Selection Sunday and “Moanin” Monday (men) and Selection Monday and “Too Bad Tuesday” (women) took place earlier this week. Countless Americans by now have already filled out NCAA tournament brackets and conjured up excuses for missing work later this week due to “hoopitis.”
It’s also “March or Gone” time for some coaches, with a Janet Jackson “What Have You Done for Me Lately” state of mind by athletic directors who issue pink slips and begin coaching searches. Coquese Washington (Penn State) and Daynia La-Force (Rhode Island) sadly are among this year’s coaching causalities who were shown the door after their season concluded.
The slogan-laden and male-centric “Road to the Final Four” eventually will wind up in downtown Minneapolis in a couple of weeks. But the last couple of weeks, this columnist instead followed other roads to that other tournament — the women’s NCAA Final Four that also is held the same weekend in Tampa, but in the unfortunate shadow of the men’s events.

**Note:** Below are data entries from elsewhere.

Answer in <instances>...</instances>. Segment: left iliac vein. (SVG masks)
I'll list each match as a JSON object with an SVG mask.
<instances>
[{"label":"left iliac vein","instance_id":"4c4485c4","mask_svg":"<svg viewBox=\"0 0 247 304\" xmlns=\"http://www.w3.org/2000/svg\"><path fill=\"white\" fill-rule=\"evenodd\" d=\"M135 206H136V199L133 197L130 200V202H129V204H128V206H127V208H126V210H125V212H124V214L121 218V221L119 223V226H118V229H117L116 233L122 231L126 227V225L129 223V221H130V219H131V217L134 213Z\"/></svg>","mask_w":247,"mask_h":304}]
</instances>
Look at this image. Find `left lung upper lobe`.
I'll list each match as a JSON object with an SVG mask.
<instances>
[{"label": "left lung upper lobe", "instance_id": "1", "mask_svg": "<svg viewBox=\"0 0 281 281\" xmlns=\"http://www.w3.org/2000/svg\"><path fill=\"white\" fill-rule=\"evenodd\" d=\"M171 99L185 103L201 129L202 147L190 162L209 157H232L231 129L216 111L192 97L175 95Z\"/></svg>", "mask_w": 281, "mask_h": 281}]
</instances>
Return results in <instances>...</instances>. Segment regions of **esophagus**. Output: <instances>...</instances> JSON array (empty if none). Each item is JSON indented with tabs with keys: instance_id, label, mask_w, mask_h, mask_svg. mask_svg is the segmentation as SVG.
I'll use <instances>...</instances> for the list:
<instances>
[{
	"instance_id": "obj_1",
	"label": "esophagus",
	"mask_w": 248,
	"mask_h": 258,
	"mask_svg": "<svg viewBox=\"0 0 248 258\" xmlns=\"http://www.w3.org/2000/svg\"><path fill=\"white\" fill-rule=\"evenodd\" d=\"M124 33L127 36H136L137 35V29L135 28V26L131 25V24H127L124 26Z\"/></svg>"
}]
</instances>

Our 10-day female-centric road trip first took us to Indianapolis, where Iowa locked up an automatic NCAA bid as Big Ten Tournament champs. We then took a first-time-ever trip to the Horizon League Basketball Tournament, the “Motor City Madness” in Detroit.

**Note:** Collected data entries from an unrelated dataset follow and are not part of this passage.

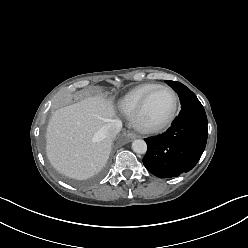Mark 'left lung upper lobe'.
Listing matches in <instances>:
<instances>
[{"label":"left lung upper lobe","instance_id":"5c2ea615","mask_svg":"<svg viewBox=\"0 0 248 248\" xmlns=\"http://www.w3.org/2000/svg\"><path fill=\"white\" fill-rule=\"evenodd\" d=\"M176 93L180 98L181 108L187 107L197 101V97L195 94L190 91L185 85L177 81H165Z\"/></svg>","mask_w":248,"mask_h":248}]
</instances>
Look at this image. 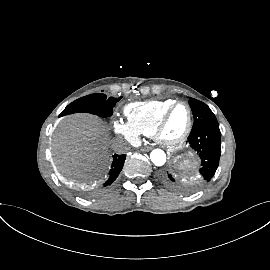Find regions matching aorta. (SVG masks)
<instances>
[{
  "instance_id": "1",
  "label": "aorta",
  "mask_w": 270,
  "mask_h": 270,
  "mask_svg": "<svg viewBox=\"0 0 270 270\" xmlns=\"http://www.w3.org/2000/svg\"><path fill=\"white\" fill-rule=\"evenodd\" d=\"M150 159L156 166H163L166 162V154L161 149H154L150 153Z\"/></svg>"
}]
</instances>
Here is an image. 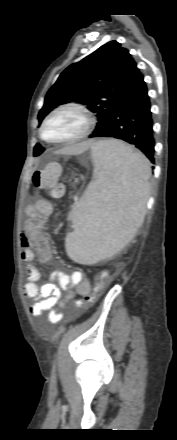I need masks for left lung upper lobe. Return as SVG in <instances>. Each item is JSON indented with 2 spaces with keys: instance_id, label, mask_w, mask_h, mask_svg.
Wrapping results in <instances>:
<instances>
[{
  "instance_id": "left-lung-upper-lobe-1",
  "label": "left lung upper lobe",
  "mask_w": 177,
  "mask_h": 440,
  "mask_svg": "<svg viewBox=\"0 0 177 440\" xmlns=\"http://www.w3.org/2000/svg\"><path fill=\"white\" fill-rule=\"evenodd\" d=\"M143 75L126 48L111 41L77 63L71 64L48 91L38 120L56 106L71 101L85 102L96 113V129L102 127L130 94ZM44 148L34 147V156Z\"/></svg>"
}]
</instances>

While the Big Ten, a Power 5 conference, annually gets in multiple teams, the Horizon is a 10-school “mid-major” conference that usually only gets one qualifying team because its post-season tourney winner earns the automatic bid.
Upon our arrival, Wright State Coach Katrina Merriweather and her team instantly became our unabashed favorite — she was the only Black coach among the four semifinalists, and 10 of her 12 players are Black. The Raiders (27-6) last week completed a double-double, winning both the regular season and tournament titles.
“I am grateful and appreciative of this team, my staff, and the support we received,” Merriweather told me on the court amidst the falling confetti after her team’s championship win. “These kids really deserve it.”
Her top-seeded club is ranked nationally first in total rebounds and third in rebounds per game: Wright State was ranked 10th in the latest women’s mid-major top 25 poll. Merriweather was named this year’s Horizon League Coach of the Year.
“We have been working really hard for years for this to happen. Thank God it’s finally here,” stressed Merriweather, who was hired in 2016.
Merriweather, University of Detroit Mercy Coach Bernard Scott, and University of Illinois—Chicago’s Tasha Pointer are the Horizon League’s only Black head coaches. Scott, during halftime of the tourney finals, told me that he’s rooting for Merriweather.
“He always has been very supportive, and I of him also,” the Wright State coach said of Scott.
After Wright State’s semifinals win, Merriweather reiterated that playing in the league tournament “is a huge deal. It’s great to play in this type of arena, this type of atmosphere. When we get to the NCAA tournament, this is the type of arena we would play in,” she predicted.
There were no hopin’ emotions among the Wright State players and coaches this year: The Raiders on Monday got the 13th seed in the NCAA and will play fourth-seeded Texas A&M on Friday.
“It’s about where, when, and not if,” Merriweather said. “That’s the beautiful thing.”
“Yeah,” Minnesota Coach Lindsay Whalen told me a couple of weeks ago, after her team lost to Indiana in the Big Ten Tournament, when asked if she would accept a WNIT bit if offered. The Gophers (20-10) host Northern Iowa Friday at 6:30 pm. The Panthers (20-12) are coached by Tanya Warren, one of five Black coaches in the 68-team field.